Wells Fargo

Annual Meeting: April 25, 2015

When it was first announced that Wells Fargo would not be giving bonuses to the named executive officers this year journalists praised the board. It was seen as a sign of accountability in response to widespread consumer fraud charges. That scandal, spurred in part by an incentive-based corporate culture, resulted in a $185 million settlement with the Consumer Financial Protection Bureau, and in the departure of over 5,000 employees, including a few senior executives.

In response to the outcry, the board has taken some steps to limit payouts, particularly for departed CEO John Stumpf.

However, Wells Fargo still has extraordinarily high executive compensation. The actions taken do not go far enough to restore investor trust. President and CEO Timothy Sloan’s pay package grew 17% from last year to $13 million. Sloan did not receive a bonus this year, but the value of his stock award increased from $8 million to $10.5 million. The increase is more than double the $1 million non-equity incentive compensation award he received last year.

It is true that if the company fails to meet performance criteria those performance shares may be worth less than estimated, but they may also be worth more. The footnotes on the summary compensation table note that at the 150% of target award Sloan would receive 327,444 performance shares with a current value of $15,750,056.

In addition, Sloan has a hefty salary. In March of 2016, when he was promoted to president, Sloan’s salary was increased from $2 million to $2.4 million. As we noted in our analysis then, this was not only extremely high for a president of a company but was higher than that of the vast majority of CEOs of similarly sized companies.
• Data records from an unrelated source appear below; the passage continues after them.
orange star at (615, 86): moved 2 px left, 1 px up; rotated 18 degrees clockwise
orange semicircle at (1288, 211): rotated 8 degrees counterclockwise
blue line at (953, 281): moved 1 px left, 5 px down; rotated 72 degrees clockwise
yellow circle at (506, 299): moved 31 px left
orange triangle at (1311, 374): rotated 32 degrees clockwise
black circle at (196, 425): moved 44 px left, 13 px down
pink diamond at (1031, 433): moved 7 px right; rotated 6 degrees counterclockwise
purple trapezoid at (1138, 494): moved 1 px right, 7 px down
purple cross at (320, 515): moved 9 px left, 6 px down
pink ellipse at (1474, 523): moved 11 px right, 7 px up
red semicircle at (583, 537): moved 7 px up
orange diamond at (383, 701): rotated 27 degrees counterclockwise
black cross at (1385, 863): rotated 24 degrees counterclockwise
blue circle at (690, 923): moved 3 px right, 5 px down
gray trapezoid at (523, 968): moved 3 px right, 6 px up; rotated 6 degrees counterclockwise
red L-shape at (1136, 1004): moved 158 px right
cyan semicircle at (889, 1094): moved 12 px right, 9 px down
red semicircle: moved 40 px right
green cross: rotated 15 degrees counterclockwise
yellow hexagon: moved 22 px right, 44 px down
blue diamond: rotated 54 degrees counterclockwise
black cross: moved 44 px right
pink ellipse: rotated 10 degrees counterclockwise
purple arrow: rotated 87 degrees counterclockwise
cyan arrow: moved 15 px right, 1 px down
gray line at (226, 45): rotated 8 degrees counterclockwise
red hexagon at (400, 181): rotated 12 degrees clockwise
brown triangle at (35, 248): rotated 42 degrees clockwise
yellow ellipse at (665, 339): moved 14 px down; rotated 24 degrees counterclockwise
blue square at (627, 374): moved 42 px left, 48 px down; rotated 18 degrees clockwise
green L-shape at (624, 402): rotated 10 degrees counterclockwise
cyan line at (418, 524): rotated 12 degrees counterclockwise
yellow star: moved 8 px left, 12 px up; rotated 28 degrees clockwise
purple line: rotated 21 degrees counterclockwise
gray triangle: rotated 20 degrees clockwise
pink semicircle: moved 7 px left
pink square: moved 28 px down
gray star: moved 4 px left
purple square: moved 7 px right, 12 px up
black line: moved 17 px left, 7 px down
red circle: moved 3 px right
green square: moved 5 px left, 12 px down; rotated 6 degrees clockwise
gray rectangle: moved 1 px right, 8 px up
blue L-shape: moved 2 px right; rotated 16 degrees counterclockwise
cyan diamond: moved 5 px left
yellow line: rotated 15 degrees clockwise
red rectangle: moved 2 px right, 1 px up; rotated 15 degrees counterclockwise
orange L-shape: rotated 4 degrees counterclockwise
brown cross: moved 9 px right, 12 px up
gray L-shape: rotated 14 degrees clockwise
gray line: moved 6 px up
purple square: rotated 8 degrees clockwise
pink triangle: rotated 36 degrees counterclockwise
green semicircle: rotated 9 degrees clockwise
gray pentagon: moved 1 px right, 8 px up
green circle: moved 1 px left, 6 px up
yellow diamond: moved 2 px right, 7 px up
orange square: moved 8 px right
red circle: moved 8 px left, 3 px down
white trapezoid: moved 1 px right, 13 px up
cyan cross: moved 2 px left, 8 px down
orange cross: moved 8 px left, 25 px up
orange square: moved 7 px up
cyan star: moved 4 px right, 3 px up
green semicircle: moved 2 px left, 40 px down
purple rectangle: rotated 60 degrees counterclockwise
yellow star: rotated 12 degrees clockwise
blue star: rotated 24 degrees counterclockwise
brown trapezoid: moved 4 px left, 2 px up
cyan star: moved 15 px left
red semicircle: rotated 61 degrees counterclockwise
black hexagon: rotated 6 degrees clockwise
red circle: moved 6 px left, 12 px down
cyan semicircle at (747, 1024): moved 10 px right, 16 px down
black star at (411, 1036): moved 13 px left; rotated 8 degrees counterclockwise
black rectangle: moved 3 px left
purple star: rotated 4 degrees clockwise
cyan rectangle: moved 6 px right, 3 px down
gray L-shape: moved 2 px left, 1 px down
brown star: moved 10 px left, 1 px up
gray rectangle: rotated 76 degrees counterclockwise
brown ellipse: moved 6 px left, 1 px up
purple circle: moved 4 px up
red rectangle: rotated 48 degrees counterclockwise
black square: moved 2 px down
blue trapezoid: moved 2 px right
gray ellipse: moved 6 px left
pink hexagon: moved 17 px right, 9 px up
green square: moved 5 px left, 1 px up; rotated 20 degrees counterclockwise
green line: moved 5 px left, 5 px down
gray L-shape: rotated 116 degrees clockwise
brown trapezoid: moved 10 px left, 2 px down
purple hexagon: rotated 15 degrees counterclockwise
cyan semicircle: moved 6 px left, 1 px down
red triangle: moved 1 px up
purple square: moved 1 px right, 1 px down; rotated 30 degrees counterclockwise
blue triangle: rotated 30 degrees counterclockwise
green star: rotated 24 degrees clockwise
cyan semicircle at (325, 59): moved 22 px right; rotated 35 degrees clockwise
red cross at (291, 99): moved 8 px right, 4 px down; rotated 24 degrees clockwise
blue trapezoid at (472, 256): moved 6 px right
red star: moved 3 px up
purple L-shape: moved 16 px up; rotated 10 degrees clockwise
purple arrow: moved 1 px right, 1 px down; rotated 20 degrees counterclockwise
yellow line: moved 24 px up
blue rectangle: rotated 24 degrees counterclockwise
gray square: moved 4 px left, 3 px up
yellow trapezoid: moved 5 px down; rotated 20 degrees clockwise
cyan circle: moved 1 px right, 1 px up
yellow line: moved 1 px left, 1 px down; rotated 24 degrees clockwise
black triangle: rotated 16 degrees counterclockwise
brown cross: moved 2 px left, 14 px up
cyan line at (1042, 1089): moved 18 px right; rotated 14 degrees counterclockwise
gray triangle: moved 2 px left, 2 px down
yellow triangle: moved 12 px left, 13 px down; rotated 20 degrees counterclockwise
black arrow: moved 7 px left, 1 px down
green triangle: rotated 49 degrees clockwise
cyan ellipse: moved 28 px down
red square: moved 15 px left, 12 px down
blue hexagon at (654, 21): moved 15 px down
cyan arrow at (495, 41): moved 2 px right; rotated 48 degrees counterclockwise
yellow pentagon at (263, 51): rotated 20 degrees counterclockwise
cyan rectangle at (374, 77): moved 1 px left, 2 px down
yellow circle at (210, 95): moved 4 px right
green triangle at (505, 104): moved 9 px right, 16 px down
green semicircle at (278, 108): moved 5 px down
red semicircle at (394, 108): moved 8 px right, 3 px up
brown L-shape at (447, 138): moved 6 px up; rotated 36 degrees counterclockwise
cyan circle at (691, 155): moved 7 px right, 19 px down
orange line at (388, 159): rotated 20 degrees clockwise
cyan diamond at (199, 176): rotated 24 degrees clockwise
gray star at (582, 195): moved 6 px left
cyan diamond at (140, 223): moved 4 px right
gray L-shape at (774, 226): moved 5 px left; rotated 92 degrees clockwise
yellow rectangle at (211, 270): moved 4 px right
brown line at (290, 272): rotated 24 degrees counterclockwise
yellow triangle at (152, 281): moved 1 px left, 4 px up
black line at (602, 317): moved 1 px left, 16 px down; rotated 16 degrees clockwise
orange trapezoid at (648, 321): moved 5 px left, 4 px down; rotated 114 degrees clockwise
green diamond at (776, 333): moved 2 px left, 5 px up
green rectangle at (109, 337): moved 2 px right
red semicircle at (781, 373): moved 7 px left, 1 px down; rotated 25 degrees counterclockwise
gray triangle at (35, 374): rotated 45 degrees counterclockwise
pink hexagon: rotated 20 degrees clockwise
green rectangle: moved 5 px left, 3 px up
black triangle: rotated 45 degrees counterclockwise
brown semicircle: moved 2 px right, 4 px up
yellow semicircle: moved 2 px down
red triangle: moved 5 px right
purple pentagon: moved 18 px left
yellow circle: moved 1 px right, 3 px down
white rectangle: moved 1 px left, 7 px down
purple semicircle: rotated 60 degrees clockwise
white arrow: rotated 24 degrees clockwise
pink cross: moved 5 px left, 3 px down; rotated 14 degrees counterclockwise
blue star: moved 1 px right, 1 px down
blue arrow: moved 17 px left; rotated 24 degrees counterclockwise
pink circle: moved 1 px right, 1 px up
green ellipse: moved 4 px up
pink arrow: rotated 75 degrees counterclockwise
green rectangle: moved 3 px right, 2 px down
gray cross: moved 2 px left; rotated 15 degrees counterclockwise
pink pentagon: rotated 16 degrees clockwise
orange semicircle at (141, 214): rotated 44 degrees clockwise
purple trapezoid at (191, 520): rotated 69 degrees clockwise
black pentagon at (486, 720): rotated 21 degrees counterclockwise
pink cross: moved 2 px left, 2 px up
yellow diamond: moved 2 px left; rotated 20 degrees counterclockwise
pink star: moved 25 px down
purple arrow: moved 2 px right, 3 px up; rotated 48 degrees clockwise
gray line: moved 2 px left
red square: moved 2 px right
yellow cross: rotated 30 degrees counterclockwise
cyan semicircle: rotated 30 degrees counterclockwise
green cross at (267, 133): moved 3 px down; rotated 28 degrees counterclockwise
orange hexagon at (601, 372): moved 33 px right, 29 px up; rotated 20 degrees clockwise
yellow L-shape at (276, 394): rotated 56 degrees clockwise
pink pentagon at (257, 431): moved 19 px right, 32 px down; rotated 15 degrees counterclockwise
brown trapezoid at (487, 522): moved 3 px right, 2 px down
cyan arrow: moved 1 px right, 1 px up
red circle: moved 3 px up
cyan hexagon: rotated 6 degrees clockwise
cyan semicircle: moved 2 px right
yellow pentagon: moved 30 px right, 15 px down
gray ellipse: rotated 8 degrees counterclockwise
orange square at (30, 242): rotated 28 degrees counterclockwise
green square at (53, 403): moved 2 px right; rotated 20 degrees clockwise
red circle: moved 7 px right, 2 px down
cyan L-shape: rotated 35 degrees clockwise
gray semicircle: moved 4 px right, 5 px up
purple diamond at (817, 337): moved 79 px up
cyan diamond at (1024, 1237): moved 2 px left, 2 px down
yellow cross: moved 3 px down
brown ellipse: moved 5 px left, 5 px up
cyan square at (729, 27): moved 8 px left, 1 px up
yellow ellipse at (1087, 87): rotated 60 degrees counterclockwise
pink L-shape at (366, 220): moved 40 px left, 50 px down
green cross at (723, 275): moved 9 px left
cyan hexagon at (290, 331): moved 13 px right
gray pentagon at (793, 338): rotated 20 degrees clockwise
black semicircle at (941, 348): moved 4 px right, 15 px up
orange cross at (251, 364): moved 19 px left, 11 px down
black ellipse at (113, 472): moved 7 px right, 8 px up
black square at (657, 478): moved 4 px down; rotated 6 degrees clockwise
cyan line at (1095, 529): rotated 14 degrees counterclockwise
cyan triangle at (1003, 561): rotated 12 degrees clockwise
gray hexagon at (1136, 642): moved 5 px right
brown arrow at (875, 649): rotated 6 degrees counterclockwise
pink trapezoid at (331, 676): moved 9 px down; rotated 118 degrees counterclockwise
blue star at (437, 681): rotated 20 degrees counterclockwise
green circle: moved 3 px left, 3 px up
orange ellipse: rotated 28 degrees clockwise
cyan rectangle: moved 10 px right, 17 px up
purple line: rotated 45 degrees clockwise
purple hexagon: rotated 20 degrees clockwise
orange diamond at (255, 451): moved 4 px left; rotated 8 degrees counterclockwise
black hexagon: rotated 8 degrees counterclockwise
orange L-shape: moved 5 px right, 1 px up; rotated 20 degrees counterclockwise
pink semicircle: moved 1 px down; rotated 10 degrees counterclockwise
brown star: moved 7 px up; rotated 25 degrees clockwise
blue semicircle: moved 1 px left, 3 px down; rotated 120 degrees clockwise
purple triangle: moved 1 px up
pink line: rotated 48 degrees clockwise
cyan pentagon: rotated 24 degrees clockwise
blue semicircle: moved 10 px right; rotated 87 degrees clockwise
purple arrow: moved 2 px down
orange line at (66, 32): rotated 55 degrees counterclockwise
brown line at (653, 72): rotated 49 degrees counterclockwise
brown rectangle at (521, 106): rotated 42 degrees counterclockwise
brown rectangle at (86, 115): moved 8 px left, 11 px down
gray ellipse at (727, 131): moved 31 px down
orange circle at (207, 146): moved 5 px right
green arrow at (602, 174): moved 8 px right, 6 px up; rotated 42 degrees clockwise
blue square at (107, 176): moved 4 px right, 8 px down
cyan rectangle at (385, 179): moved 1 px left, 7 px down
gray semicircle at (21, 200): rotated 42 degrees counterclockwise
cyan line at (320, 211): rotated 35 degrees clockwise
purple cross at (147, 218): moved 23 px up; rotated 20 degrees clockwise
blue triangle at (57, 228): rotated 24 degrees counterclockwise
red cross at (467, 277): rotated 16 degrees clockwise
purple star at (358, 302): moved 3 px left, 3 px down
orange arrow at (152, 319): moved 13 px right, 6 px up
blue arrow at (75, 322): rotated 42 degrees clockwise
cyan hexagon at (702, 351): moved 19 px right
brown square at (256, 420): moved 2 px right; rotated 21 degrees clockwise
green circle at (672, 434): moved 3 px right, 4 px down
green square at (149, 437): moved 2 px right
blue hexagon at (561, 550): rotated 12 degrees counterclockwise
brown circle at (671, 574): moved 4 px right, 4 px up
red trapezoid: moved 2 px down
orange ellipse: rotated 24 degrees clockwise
Compensation is only one issue shareholders will vote on at the upcoming annual meeting.  The Sisters of St. Francis of Philadelphia and sixteen co-filers have filed a proposal urging the company to report on the root causes of the fraudulent activity and steps taken to improve risk management and control process. Other proposal topics include a call for a report on lobbying; a proposal on gender equity; one on breaking up the bank; and, finally, one calling for adoption of an Indigenous People’s Rights Policy spurred by Wells’ funding of the Dakota Access Pipeline.

For many years to come, Wells Fargo will be held up as an example of impacts of poorly designed incentive plans and the very real impacts of reputational damage. The full extent of the damage is unknown, but it is likely that the Wells Fargo annual shareholder meeting will likely be one of the most interesting of 2017.